If you want to, you may
manually retrieve this promoter sequence
from genome browsers
like the
UCSC
Browser (
Kent et
al., 2002), and download the region of interest in a
FASTA-formatted
sequence file. A detailed description would be beyond the scope of this
tutorial. Briefly, you first have to query the
ENTREZ
Gene database of NCBI with this accession number ("24147"), which
returns the respective entry for the gene
FJX1.
Then, choose "UCSC" from the dropdown-list which is displayed when
hitting the "Links" item at the top of this page. This link will reveal
the
genomic
region covered by the gene FJX1 in the UCSC Genome Browser. At the
top of this page, you will see the genomic coordinates
(chr11:35,596,631-35,598,988) of the region which is presented in the
main window. Small arrowheads indicate the orientation of the gene on
the forward strand ("from left to right").

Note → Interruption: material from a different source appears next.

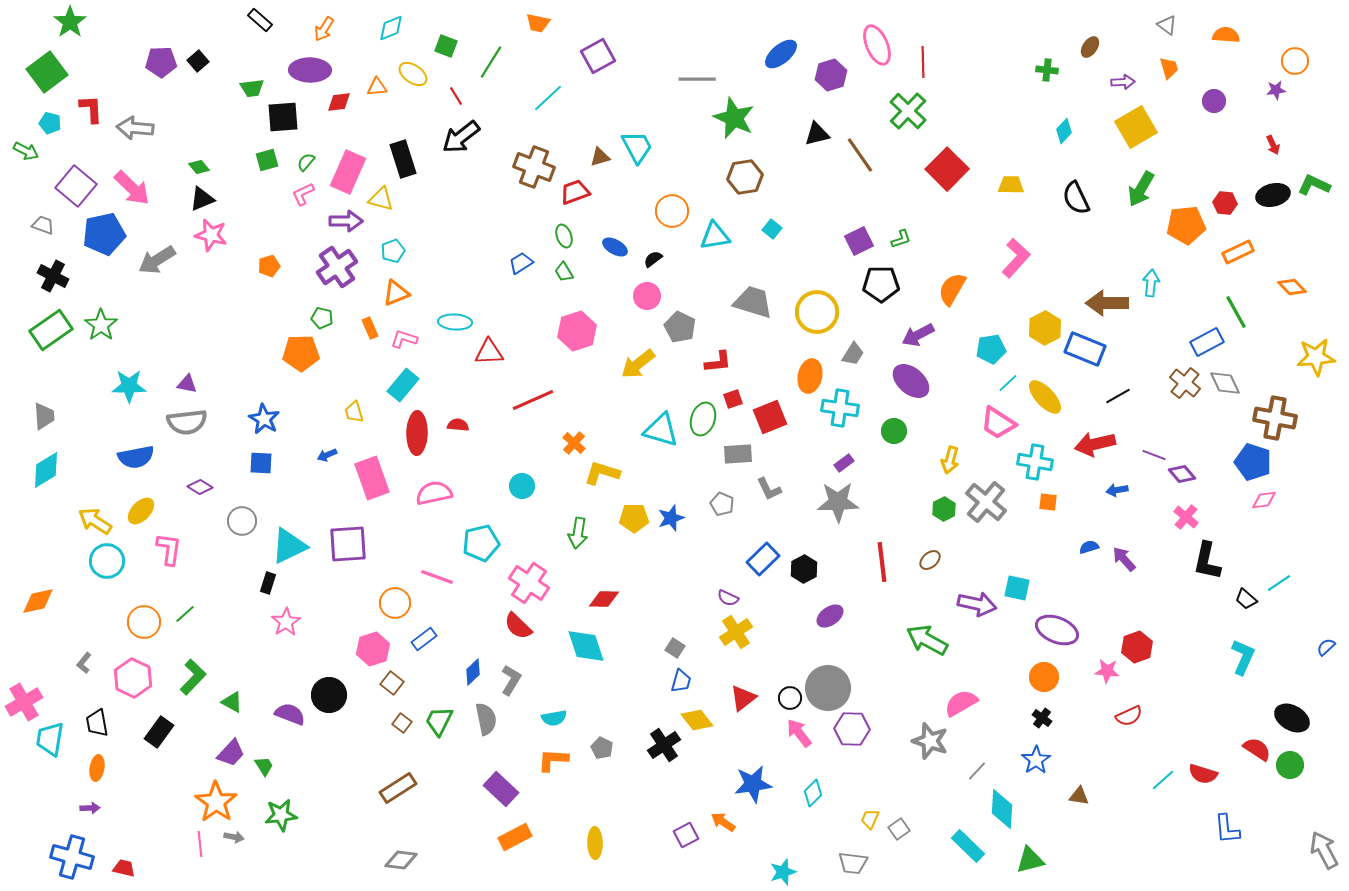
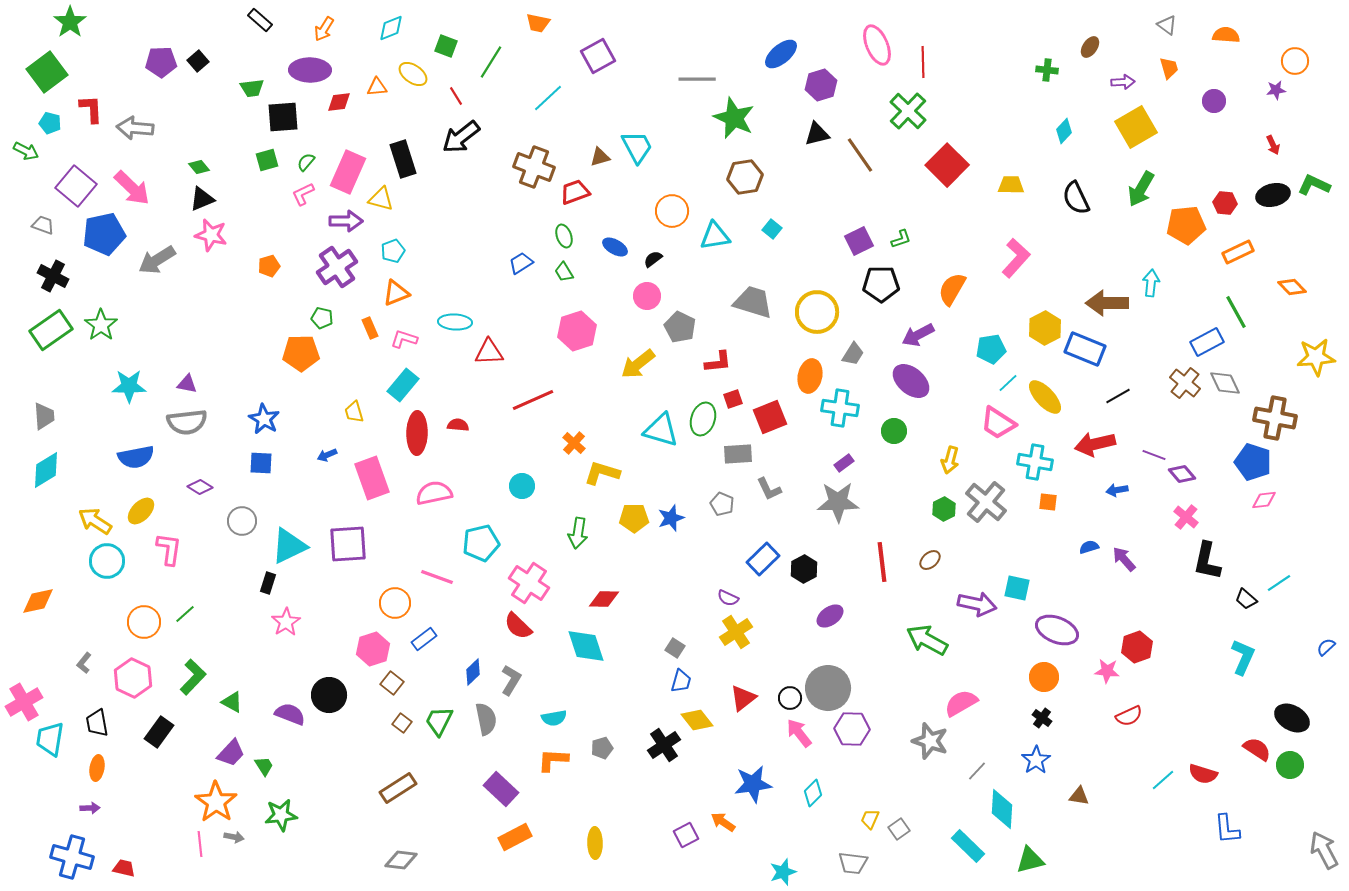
purple hexagon at (831, 75): moved 10 px left, 10 px down
red square at (947, 169): moved 4 px up
gray pentagon at (602, 748): rotated 30 degrees clockwise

Now, you simply have to type
in the coordinates which you want to retrieve, e.g. 1 kb upstream and
0.2 kb downstream of the transcription start site
(chr11:35,595,631-35,596,831). You can easily display this sequence as
a FASTA-file using the "DNA" link at the top of the page, which also
provides extended formatting options (like the possibility to
reverse-complement sequences where the gene of interest is located on
the reverse strand). Subsequently, you simply copy / paste the sequence
into a word-processing software and save the file in *.txt format.

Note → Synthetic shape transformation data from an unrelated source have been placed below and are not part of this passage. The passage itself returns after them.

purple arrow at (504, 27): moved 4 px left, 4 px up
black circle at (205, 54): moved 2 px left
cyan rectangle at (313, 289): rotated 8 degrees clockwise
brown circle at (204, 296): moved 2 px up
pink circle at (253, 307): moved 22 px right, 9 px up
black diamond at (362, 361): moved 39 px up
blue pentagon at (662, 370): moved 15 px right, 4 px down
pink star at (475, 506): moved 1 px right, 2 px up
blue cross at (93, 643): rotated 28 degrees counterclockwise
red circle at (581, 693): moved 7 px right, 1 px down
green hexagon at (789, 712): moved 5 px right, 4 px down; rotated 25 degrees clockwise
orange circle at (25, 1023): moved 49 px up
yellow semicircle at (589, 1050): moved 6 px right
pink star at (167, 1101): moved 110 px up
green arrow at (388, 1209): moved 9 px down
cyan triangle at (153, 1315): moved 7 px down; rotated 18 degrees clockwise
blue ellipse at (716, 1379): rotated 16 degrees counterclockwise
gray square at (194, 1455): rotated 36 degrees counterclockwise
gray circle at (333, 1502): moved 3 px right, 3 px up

Finally, you may add the sequence in TOUCAN to an
already existing sequence set via the command "File", "Add Seq".
In the main TOUCAN window
("Sequence Set"), each line
represents one
gene / promoter. First, you may want to display the complete sequence
regions within this window, which can be achieved via the "View", "Zoom
Out" commands. All genes are visualized with their features (exon,
5'-UTR, CDS, gene) displayed as open rectangles. In the left window
("Feature List") all features can be
seen, with their visualization color. Note that it is very easy to
select / de-select individual features, simply by highlighting them in
the "Feature List" and hitting the "Enter" key, or by a right
mouse-click onto a feature and by choosing "Show" / "Don't show".
First, genes are displayed in the orientation corresponding to their
location in the genome. It is recommended to
reverse-complement
those
genes where the coding sequence is located on the reverse strand (exon
boxes below the black line), simply by right-clicking onto a gene and
selecting "RevCompl" from the context menu. Note that in version 2 of
TOUCAN, there is a very convenient way to reverse - complement ALL
sequences which lie on the reverse strand at once, via "Tools",
"RevCompl Negatives" !
This leads to a "unified" sequence set.
File Saving and Export
Using "File", "Save List"
you can save the active sequence set in various formats. When you
choose the ".embl"
format, then annotations like exon
positions, features like TF sites from MotifScanner (see later) are
saved along with the
sequences, and can be recovered in TOUCAN using "File", "Load Seq" at a
later time point. Note that when re-opening a sequence set, the
indicated IDs are always Ensembl GeneIDs, independent from the ID
format which was initially used to retrieve the sequences. You may also
save the sequence set in FASTA format.
The command "File", "Export"
provides several options for data export. "Export without Ns"
generates
a FASTA file of all sequences. "Export
Figure" lets you save the active figure as a JPEG- or PNG- image. "Export
Frequencies" creates a tab-delimited *.txt-file with the names and
frequencies of the current features. "Export GFF" generates a
special file
format, which is easily opened in e.g. MS EXCEL, representing all
features
in table format (incl. e.g. the sequences of TF binding sites !).
"File", "Export
Matrix" generates a *.txt-file with all features in columns and all
sequences in rows. "File",
"Export Separate FASTA"
generates
a folder containing all sequences individually in FASTA format.